- Your objective -
A faithful copy of the data is what is wanted, minus any pictures.

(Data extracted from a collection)
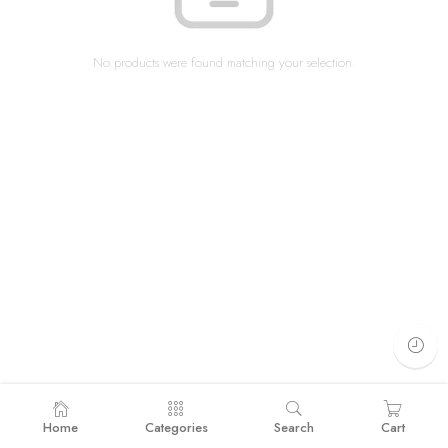
No products were found matching your selection.
Home
Categories
Search
Cart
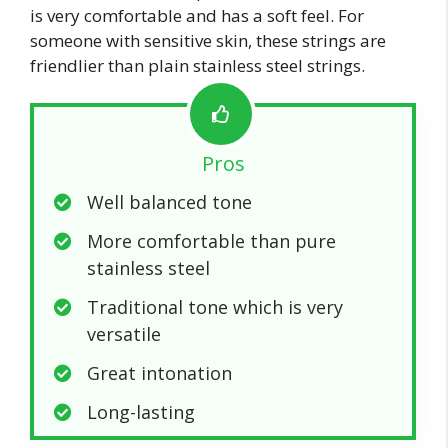
is very comfortable and has a soft feel. For
someone with sensitive skin, these strings are
friendlier than plain stainless steel strings.
Pros
Well balanced tone
More comfortable than pure
stainless steel
Traditional tone which is very
versatile
Great intonation
Long-lasting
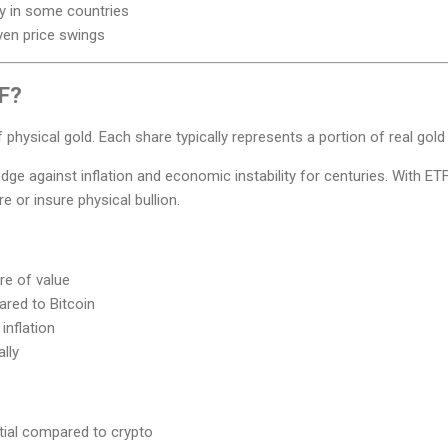
ty in some countries
ven price swings
TF?
 physical gold. Each share typically represents a portion of real gold
ge against inflation and economic instability for centuries. With ET
e or insure physical bullion.
re of value
ared to Bitcoin
inflation
lly
tial compared to crypto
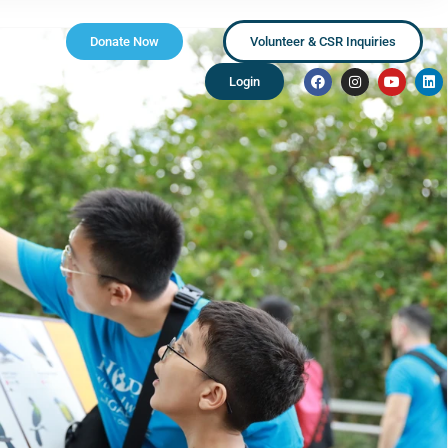
Donate Now
Volunteer & CSR Inquiries
Login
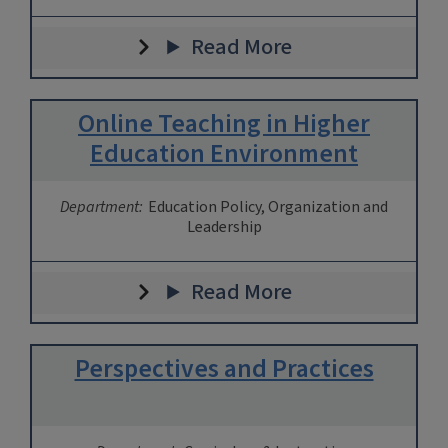
Read More
Online Teaching in Higher
Education Environment
Department:
Education Policy, Organization and
Leadership
Read More
Perspectives and Practices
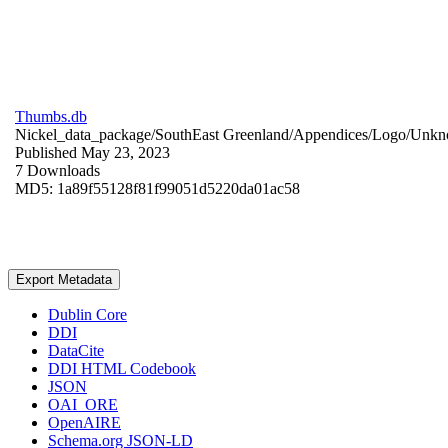
Thumbs.db
Nickel_data_package/SouthEast Greenland/Appendices/Logo/
Unkn
Published May 23, 2023
7 Downloads
MD5: 1a89f55128f81f99051d5220da01ac58
Export Metadata
Dublin Core
DDI
DataCite
DDI HTML Codebook
JSON
OAI_ORE
OpenAIRE
Schema.org JSON-LD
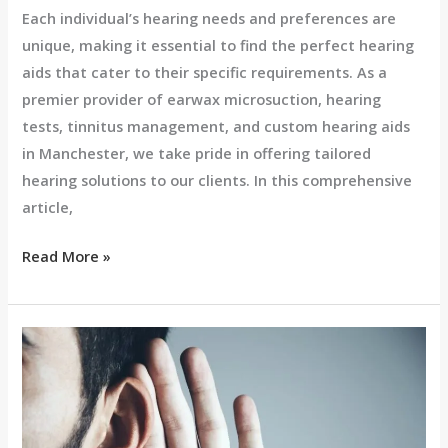
Each individual’s hearing needs and preferences are
unique, making it essential to find the perfect hearing
aids that cater to their specific requirements. As a
premier provider of earwax microsuction, hearing
tests, tinnitus management, and custom hearing aids
in Manchester, we take pride in offering tailored
hearing solutions to our clients. In this comprehensive
article,
Read More »
Choosing
the
Best
Hearing
Aid:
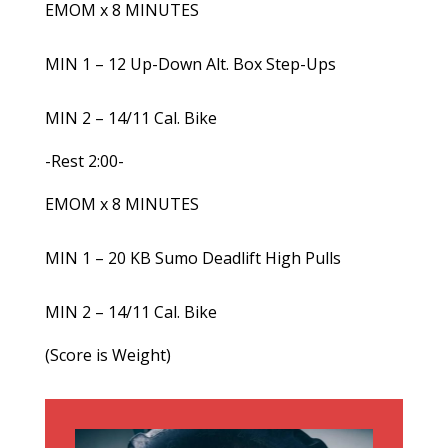
EMOM x 8 MINUTES
MIN 1 – 12 Up-Down Alt. Box Step-Ups
MIN 2 – 14/11 Cal. Bike
-Rest 2:00-
EMOM x 8 MINUTES
MIN 1 – 20 KB Sumo Deadlift High Pulls
MIN 2 – 14/11 Cal. Bike
(Score is Weight)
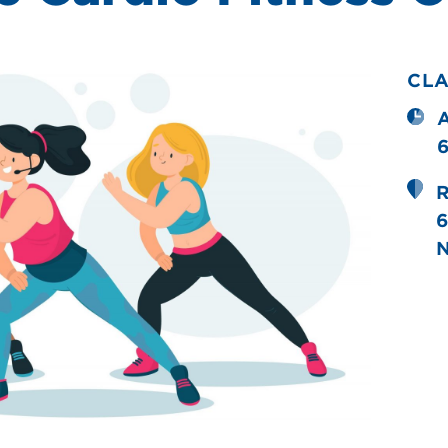
CL
R
6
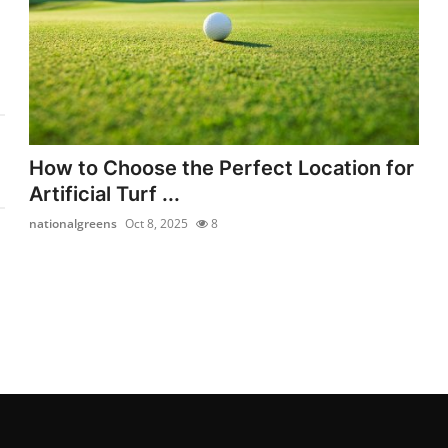
How to Choose the Perfect Location for
Artificial Turf ...
nationalgreens
Oct 8, 2025
8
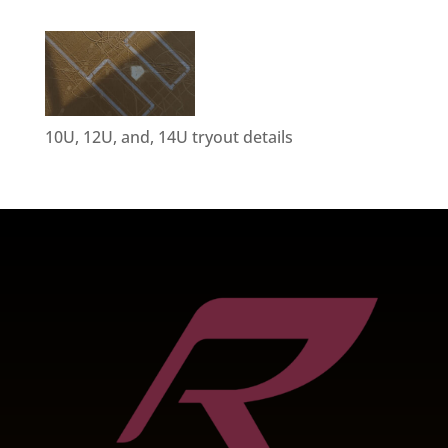
10U, 12U, and, 14U tryout details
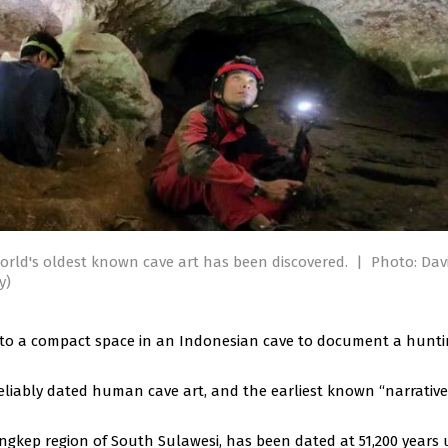
orld's oldest known cave art has been discovered.
|
Photo: Dav
y)
into a compact space in an Indonesian cave to document a hunt
iably dated human cave art, and the earliest known “narrative
ngkep region of South Sulawesi, has been dated at 51,200 years 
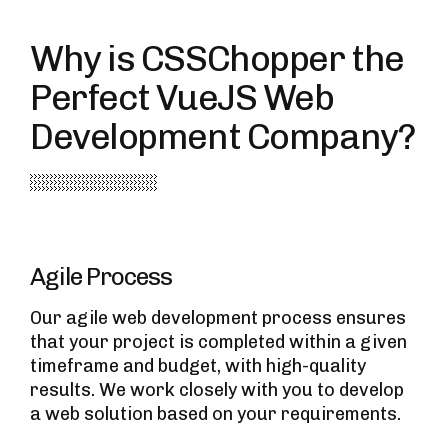
Why is CSSChopper the
Perfect VueJS Web
Development Company?
Agile Process
Our agile web development process ensures
that your project is completed within a given
timeframe and budget, with high-quality
results. We work closely with you to develop
a web solution based on your requirements.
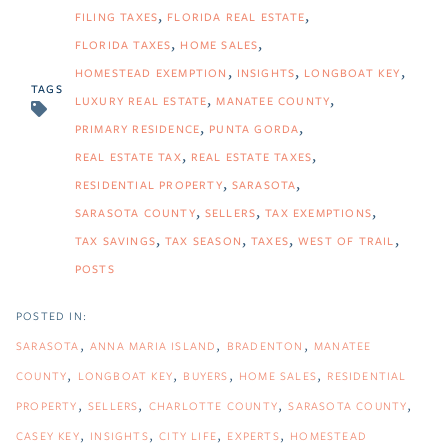
FILING TAXES
FLORIDA REAL ESTATE
FLORIDA TAXES
HOME SALES
HOMESTEAD EXEMPTION
INSIGHTS
LONGBOAT KEY
TAGS
LUXURY REAL ESTATE
MANATEE COUNTY
PRIMARY RESIDENCE
PUNTA GORDA
REAL ESTATE TAX
REAL ESTATE TAXES
RESIDENTIAL PROPERTY
SARASOTA
SARASOTA COUNTY
SELLERS
TAX EXEMPTIONS
TAX SAVINGS
TAX SEASON
TAXES
WEST OF TRAIL
POSTS
SARASOTA
ANNA MARIA ISLAND
BRADENTON
MANATEE
COUNTY
LONGBOAT KEY
BUYERS
HOME SALES
RESIDENTIAL
PROPERTY
SELLERS
CHARLOTTE COUNTY
SARASOTA COUNTY
CASEY KEY
INSIGHTS
CITY LIFE
EXPERTS
HOMESTEAD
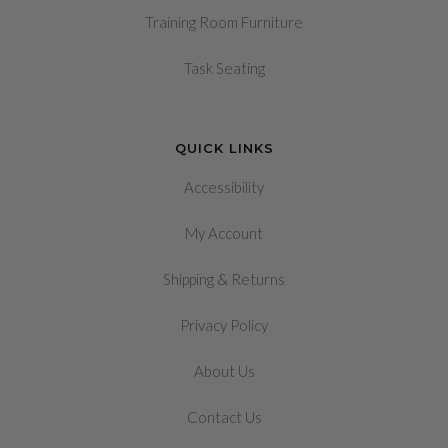
Training Room Furniture
Task Seating
QUICK LINKS
Accessibility
My Account
&
Shipping
Returns
Privacy Policy
About Us
Contact Us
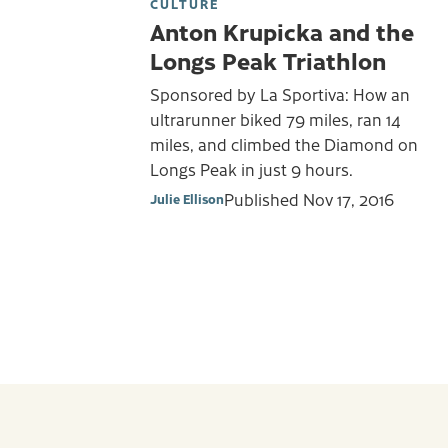
CULTURE
Anton Krupicka and the
Longs Peak Triathlon
Sponsored by La Sportiva: How an
ultrarunner biked 79 miles, ran 14
miles, and climbed the Diamond on
Longs Peak in just 9 hours.
Published
Nov 17, 2016
Julie Ellison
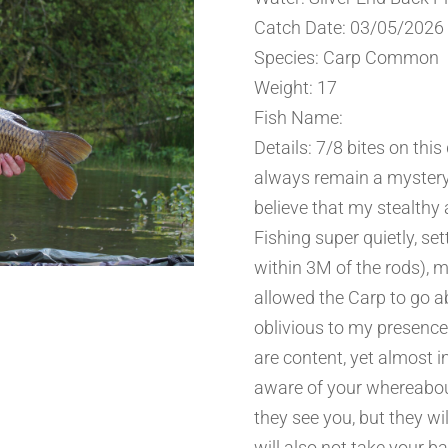
Catch Date: 03/05/2026
Species: Carp Common
Weight: 17
Fish Name:
Details: 7/8 bites on this
always remain a mystery.
believe that my stealthy
Fishing super quietly, set
within 3M of the rods), 
allowed the Carp to go a
oblivious to my presence.
are content, yet almost i
aware of your whereabou
they see you, but they wi
will also not take your ba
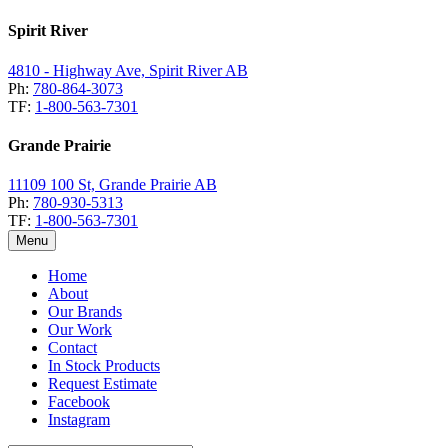
Spirit River
4810 - Highway Ave, Spirit River AB
Ph:
780-864-3073
TF:
1-800-563-7301
Grande Prairie
11109 100 St, Grande Prairie AB
Ph:
780-930-5313
TF:
1-800-563-7301
Menu
Home
About
Our Brands
Our Work
Contact
In Stock Products
Request Estimate
Facebook
Instagram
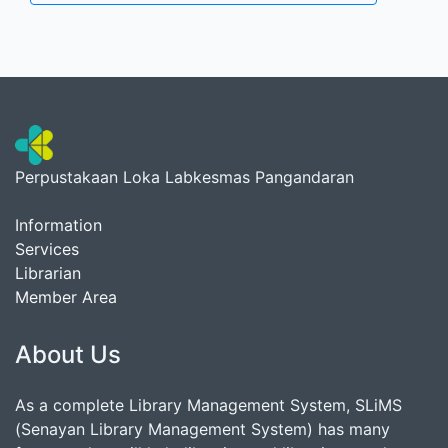
Perpustakaan Loka Labkesmas Pangandaran
Information
Services
Librarian
Member Area
About Us
As a complete Library Management System, SLiMS
(Senayan Library Management System) has many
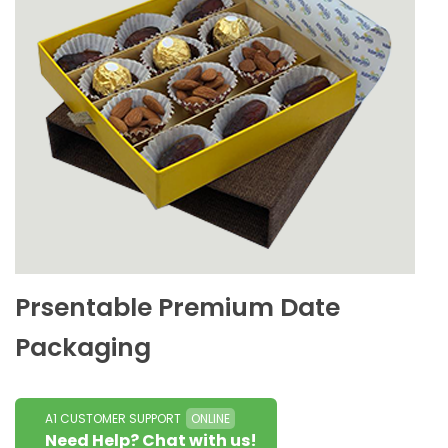
Prsentable Premium Date
Packaging
A1 CUSTOMER SUPPORT
ONLINE
Need Help? Chat with us!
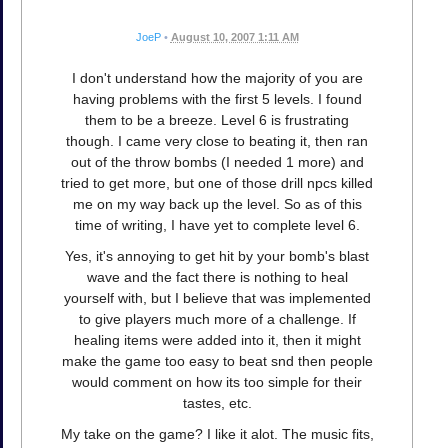
JoeP
•
August 10, 2007 1:11 AM
I don't understand how the majority of you are
having problems with the first 5 levels. I found
them to be a breeze. Level 6 is frustrating
though. I came very close to beating it, then ran
out of the throw bombs (I needed 1 more) and
tried to get more, but one of those drill npcs killed
me on my way back up the level. So as of this
time of writing, I have yet to complete level 6.
Yes, it's annoying to get hit by your bomb's blast
wave and the fact there is nothing to heal
yourself with, but I believe that was implemented
to give players much more of a challenge. If
healing items were added into it, then it might
make the game too easy to beat snd then people
would comment on how its too simple for their
tastes, etc.
My take on the game? I like it alot. The music fits,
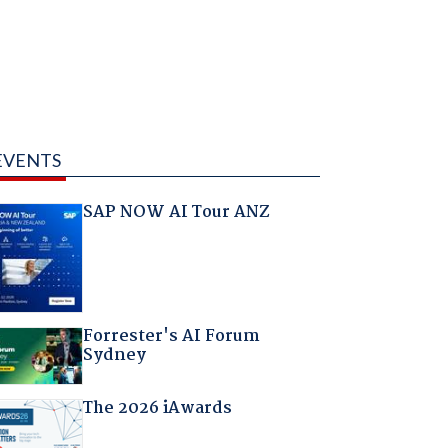
EVENTS
SAP NOW AI Tour ANZ
Forrester's AI Forum
Sydney
The 2026 iAwards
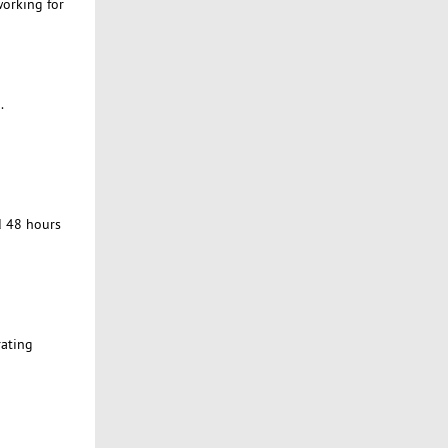
working for
.
d 48 hours
rating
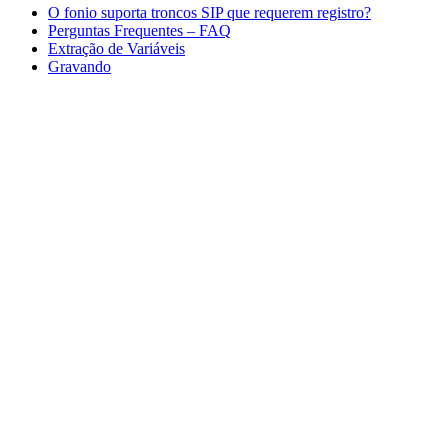
O fonio suporta troncos SIP que requerem registro?
Perguntas Frequentes – FAQ
Extração de Variáveis
Gravando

- Result of the exercise -
No products were found matching your selection.
Home
Categories
Search
Cart
is very comfortable and has a soft feel. For
someone with sensitive skin, these strings are
friendlier than plain stainless steel strings.
Pros
Well balanced tone
More comfortable than pure
stainless steel
Traditional tone which is very
versatile
Great intonation
Long-lasting
ty in some countries
ven price swings
TF?
 physical gold. Each share typically represents a portion of real gold
ge against inflation and economic instability for centuries. With ET
e or insure physical bullion.
re of value
ared to Bitcoin
inflation
lly
tial compared to crypto
Donate Now
Volunteer & CSR Inquiries
Login
Read More
Online Teaching in Higher
Education Environment
Department:
Education Policy, Organization and
Leadership
Read More
Perspectives and Practices
Thumbs.db
Nickel_data_package/SouthEast Greenland/Appendices/Logo/
Unkn
Published May 23, 2023
7 Downloads
MD5: 1a89f55128f81f99051d5220da01ac58
Export Metadata
Dublin Core
DDI
DataCite
DDI HTML Codebook
JSON
OAI_ORE
OpenAIRE
Schema.org JSON-LD
Each individual’s hearing needs and preferences are
unique, making it essential to find the perfect hearing
aids that cater to their specific requirements. As a
premier provider of earwax microsuction, hearing
tests, tinnitus management, and custom hearing aids
in Manchester, we take pride in offering tailored
hearing solutions to our clients. In this comprehensive
article,
Read More »
Choosing
the
Best
Hearing
Aid:
EMOM x 8 MINUTES
MIN 1 – 12 Up-Down Alt. Box Step-Ups
MIN 2 – 14/11 Cal. Bike
-Rest 2:00-
EMOM x 8 MINUTES
MIN 1 – 20 KB Sumo Deadlift High Pulls
MIN 2 – 14/11 Cal. Bike
(Score is Weight)
CL
R
6
How to Choose the Perfect Location for
Artificial Turf ...
nationalgreens
Oct 8, 2025
8
10U, 12U, and, 14U tryout details
orld's oldest known cave art has been discovered.
|
Photo: Dav
y)
into a compact space in an Indonesian cave to document a hunt
iably dated human cave art, and the earliest known “narrative
ngkep region of South Sulawesi, has been dated at 51,200 years 
Why is CSSChopper the
Perfect VueJS Web
Development Company?
Agile Process
Our agile web development process ensures
that your project is completed within a given
timeframe and budget, with high-quality
results. We work closely with you to develop
a web solution based on your requirements.
FILING TAXES
FLORIDA REAL ESTATE
FLORIDA TAXES
HOME SALES
HOMESTEAD EXEMPTION
INSIGHTS
LONGBOAT KEY
TAGS
LUXURY REAL ESTATE
MANATEE COUNTY
PRIMARY RESIDENCE
PUNTA GORDA
REAL ESTATE TAX
REAL ESTATE TAXES
RESIDENTIAL PROPERTY
SARASOTA
SARASOTA COUNTY
SELLERS
TAX EXEMPTIONS
TAX SAVINGS
TAX SEASON
TAXES
WEST OF TRAIL
POSTS
SARASOTA
ANNA MARIA ISLAND
BRADENTON
MANATEE
COUNTY
LONGBOAT KEY
BUYERS
HOME SALES
RESIDENTIAL
PROPERTY
SELLERS
CHARLOTTE COUNTY
SARASOTA COUNTY
CASEY KEY
INSIGHTS
CITY LIFE
EXPERTS
HOMESTEAD
Training Room Furniture
Task Seating
QUICK LINKS
Accessibility
My Account
&
Shipping
Returns
Privacy Policy
About Us
Contact Us
CULTURE
Anton Krupicka and the
Longs Peak Triathlon
Sponsored by La Sportiva: How an
ultrarunner biked 79 miles, ran 14
miles, and climbed the Diamond on
Longs Peak in just 9 hours.
Published
Nov 17, 2016
Julie Ellison
Catch Date: 03/05/2026
Species: Carp Common
Weight: 17
Fish Name:
Details: 7/8 bites on this
always remain a mystery.
believe that my stealthy
Fishing super quietly, set
within 3M of the rods), 
allowed the Carp to go a
oblivious to my presence.
are content, yet almost i
aware of your whereabou
they see you, but they wi
will also not take your ba
Spirit River
4810 - Highway Ave, Spirit River AB
Ph:
780-864-3073
TF:
1-800-563-7301
Grande Prairie
11109 100 St, Grande Prairie AB
Ph:
780-930-5313
TF:
1-800-563-7301
Menu
Home
About
Our Brands
Our Work
Contact
In Stock Products
Request Estimate
Facebook
Instagram
Perpustakaan Loka Labkesmas Pangandaran
Information
Services
Librarian
Member Area
About Us
As a complete Library Management System, SLiMS
(Senayan Library Management System) has many
Prsentable Premium Date
Packaging
A1 CUSTOMER SUPPORT
ONLINE
Need Help? Chat with us!
JoeP
•
August 10, 2007 1:11 AM
I don't understand how the majority of you are
having problems with the first 5 levels. I found
them to be a breeze. Level 6 is frustrating
though. I came very close to beating it, then ran
out of the throw bombs (I needed 1 more) and
tried to get more, but one of those drill npcs killed
me on my way back up the level. So as of this
time of writing, I have yet to complete level 6.
Yes, it's annoying to get hit by your bomb's blast
wave and the fact there is nothing to heal
yourself with, but I believe that was implemented
to give players much more of a challenge. If
healing items were added into it, then it might
make the game too easy to beat snd then people
would comment on how its too simple for their
tastes, etc.
My take on the game? I like it alot. The music fits,
EVENTS
SAP NOW AI Tour ANZ
Forrester's AI Forum
Sydney
The 2026 iAwards
working for
.
d 48 hours
rating
O fonio suporta troncos SIP que requerem registro?
Perguntas Frequentes – FAQ
Extração de Variáveis
Gravando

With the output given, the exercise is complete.